Three specific recommendations for research can be drawn from this review (Figure 5). Firstly, there are already two excellent octane biosensors, the plasmid-based AlkS/P /GFP biosensor in E. coli DH10β (Reed et al., 2012) and the chromosomal alkR/P /luxAB sensor in A. baylyi (Zhang et al., 2011; Zhang et al., 2012a; Li et al., 2013); these are ready to progress to the final stage of development and deployment, which should focus on testing their robustness, sensitivity and selectivity in various real-world environments, and on finding the best methods of immobilising or encapsulating the cells. Secondly, several medium-chain alkane biosensor systems that work well in the lab (Zhang et al., 2012b; Sevilla et al., 2015) should now be progressed to the optimisation stages, e.g. to make a suite of sensors, each with selectivity for different single analytes. Finally, the molecular details of alkene-sensing systems need to be much better characterised, since our understanding of these is still rudimentary.

FIGURE 5

Status of development of octane (A), medium-chain alkane (B), and alkene biosensors (C), with priority research areas yielding maximum impacts indicated by the dark outlined arrows.
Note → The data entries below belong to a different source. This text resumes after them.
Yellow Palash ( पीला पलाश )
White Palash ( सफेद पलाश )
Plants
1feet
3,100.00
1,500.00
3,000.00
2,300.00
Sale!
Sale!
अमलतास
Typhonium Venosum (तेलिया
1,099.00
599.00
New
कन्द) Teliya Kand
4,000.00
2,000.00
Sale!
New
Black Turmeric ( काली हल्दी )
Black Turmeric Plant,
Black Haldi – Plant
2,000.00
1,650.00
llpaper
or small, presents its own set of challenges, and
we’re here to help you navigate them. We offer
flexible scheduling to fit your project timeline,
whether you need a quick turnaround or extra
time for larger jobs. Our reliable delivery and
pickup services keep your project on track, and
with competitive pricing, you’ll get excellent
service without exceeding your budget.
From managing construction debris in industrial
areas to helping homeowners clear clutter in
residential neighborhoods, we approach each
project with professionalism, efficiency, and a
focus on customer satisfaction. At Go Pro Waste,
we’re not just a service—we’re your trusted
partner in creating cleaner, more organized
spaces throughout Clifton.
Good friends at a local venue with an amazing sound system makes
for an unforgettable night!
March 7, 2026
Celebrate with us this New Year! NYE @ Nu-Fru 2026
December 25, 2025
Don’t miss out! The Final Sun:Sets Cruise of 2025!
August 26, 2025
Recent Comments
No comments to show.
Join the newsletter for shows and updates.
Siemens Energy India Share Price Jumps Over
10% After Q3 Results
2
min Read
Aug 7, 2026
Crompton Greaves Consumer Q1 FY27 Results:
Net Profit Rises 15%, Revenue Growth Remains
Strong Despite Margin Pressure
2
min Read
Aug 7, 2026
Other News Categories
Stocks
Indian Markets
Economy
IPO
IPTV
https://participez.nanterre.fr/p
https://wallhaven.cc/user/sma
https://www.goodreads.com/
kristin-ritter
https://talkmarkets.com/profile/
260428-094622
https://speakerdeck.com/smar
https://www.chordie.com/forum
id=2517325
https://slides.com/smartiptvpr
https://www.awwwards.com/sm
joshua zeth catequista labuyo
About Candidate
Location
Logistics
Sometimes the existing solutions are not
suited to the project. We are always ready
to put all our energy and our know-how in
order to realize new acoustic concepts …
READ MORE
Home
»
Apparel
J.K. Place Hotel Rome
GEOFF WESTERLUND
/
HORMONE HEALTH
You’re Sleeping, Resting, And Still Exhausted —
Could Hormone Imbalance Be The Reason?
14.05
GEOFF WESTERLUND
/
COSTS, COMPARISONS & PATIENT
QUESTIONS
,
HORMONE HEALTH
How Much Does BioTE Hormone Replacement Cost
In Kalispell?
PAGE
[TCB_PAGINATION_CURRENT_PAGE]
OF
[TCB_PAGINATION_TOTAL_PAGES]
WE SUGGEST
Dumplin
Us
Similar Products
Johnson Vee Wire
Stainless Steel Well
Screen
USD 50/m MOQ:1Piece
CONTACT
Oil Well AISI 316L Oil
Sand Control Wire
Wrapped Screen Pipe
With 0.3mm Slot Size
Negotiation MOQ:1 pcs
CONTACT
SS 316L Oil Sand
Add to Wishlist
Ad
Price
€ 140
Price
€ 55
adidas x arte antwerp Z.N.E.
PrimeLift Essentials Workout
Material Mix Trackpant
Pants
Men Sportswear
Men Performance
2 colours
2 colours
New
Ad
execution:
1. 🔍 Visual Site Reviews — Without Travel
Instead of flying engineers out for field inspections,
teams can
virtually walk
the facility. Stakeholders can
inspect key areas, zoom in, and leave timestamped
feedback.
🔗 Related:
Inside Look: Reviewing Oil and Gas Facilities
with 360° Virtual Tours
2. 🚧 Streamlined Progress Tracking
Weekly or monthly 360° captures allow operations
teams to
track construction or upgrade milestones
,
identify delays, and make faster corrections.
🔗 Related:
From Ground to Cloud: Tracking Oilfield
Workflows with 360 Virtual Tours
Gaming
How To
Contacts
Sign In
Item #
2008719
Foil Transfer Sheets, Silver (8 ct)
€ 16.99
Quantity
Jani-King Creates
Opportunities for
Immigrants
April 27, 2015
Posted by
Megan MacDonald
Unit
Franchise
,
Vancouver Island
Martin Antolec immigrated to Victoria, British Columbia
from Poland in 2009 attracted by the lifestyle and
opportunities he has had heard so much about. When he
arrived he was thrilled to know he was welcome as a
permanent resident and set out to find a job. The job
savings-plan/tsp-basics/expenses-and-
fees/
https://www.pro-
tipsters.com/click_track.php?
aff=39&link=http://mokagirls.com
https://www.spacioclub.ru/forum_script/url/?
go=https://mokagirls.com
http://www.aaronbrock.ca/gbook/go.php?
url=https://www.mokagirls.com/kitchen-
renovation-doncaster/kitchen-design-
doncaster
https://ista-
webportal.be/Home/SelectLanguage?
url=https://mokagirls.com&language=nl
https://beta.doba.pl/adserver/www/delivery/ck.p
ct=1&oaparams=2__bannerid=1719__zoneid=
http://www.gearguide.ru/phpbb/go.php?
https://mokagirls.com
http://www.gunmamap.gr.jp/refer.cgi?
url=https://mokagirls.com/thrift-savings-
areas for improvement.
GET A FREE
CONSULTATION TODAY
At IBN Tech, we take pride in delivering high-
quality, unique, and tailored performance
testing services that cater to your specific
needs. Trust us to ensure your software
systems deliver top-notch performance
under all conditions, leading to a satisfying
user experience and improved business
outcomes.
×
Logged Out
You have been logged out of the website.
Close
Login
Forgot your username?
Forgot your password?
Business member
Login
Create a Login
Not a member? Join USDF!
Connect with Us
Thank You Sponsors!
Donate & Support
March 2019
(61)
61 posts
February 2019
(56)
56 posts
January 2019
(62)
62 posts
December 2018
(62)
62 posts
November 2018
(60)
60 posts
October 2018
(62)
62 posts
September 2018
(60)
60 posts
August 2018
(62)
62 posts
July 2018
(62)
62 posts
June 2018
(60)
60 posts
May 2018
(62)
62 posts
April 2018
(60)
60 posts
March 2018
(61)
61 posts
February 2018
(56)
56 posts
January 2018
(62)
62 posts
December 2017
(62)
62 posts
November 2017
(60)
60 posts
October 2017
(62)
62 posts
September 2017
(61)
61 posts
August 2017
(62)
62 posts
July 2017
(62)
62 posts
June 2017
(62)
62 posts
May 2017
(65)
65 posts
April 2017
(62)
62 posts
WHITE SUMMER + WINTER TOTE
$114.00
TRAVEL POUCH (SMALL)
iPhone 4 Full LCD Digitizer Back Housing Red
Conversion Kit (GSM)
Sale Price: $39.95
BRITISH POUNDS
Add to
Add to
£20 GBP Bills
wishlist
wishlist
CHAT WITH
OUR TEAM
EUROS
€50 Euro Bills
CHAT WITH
New developments in synthetic biology have greatly expanded the possibilities for hydrocarbon biosensors. The combination of synthetic biology methods with the wealth of novel sequences that continue to appear in genetic databases promises an exciting future for this research field. However, to maximise these possibilities our efforts must be effectively targeted at the appropriate development stages for each biosensor. Making successful commercial biosensors for deployment in real environmental or industrial contexts will require genuinely interdisciplinary efforts including microbiologists, molecular biologists, biochemists, structural biologists, engineers, materials scientists, and mathematical modellers. The microbes have provided the raw materials, but now we must provide the ingenuity and the effort to complete these tasks.